The required output is the lines below from the line containing "COMMUNITY for it is" to the line containing "that will affect a l", inclusive, retyped exactly. No other lines belong in it.

▸ **Data supplied**:

★ ★ ★

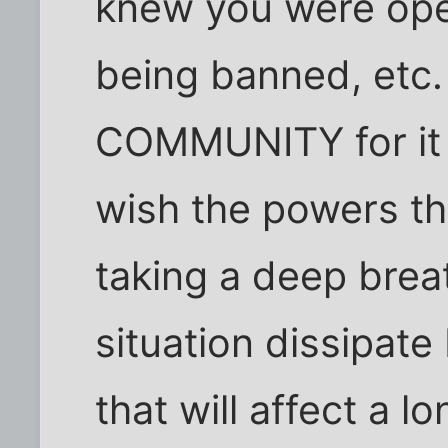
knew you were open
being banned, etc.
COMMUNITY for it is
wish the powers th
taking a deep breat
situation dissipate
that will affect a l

★ ★ ★

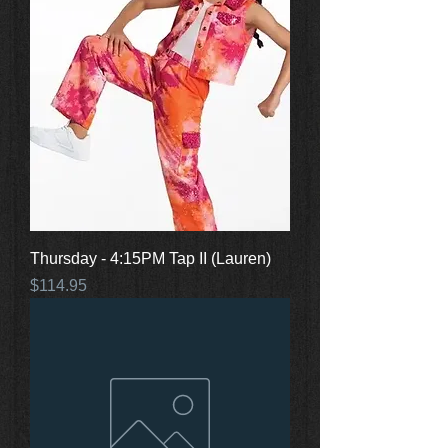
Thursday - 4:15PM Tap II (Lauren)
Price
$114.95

★ ★ ★

▸ **Answer**:
COMMUNITY for it is
wish the powers th
taking a deep breat
situation dissipate
that will affect a l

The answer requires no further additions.